• Task to complete:
Reproduce each of the following records without any deviation.
Exercise input section start
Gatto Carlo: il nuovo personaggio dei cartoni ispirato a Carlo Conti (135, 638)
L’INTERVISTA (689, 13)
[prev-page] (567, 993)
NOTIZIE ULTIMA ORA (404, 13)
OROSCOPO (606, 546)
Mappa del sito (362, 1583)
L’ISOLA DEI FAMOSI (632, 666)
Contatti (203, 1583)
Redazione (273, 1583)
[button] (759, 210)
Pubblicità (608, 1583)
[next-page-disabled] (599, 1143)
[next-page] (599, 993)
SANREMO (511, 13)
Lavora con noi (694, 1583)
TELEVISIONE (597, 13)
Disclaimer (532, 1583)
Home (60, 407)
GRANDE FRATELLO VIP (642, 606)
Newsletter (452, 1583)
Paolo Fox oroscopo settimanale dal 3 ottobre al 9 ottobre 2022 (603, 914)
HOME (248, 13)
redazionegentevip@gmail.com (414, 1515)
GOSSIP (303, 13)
Exercise input section end
• Response area:
Gatto Carlo: il nuovo personaggio dei cartoni ispirato a Carlo Conti (135, 638)
L’INTERVISTA (689, 13)
[prev-page] (567, 993)
NOTIZIE ULTIMA ORA (404, 13)
OROSCOPO (606, 546)
Mappa del sito (362, 1583)
L’ISOLA DEI FAMOSI (632, 666)
Contatti (203, 1583)
Redazione (273, 1583)
[button] (759, 210)
Pubblicità (608, 1583)
[next-page-disabled] (599, 1143)
[next-page] (599, 993)
SANREMO (511, 13)
Lavora con noi (694, 1583)
TELEVISIONE (597, 13)
Disclaimer (532, 1583)
Home (60, 407)
GRANDE FRATELLO VIP (642, 606)
Newsletter (452, 1583)
Paolo Fox oroscopo settimanale dal 3 ottobre al 9 ottobre 2022 (603, 914)
HOME (248, 13)
redazionegentevip@gmail.com (414, 1515)
GOSSIP (303, 13)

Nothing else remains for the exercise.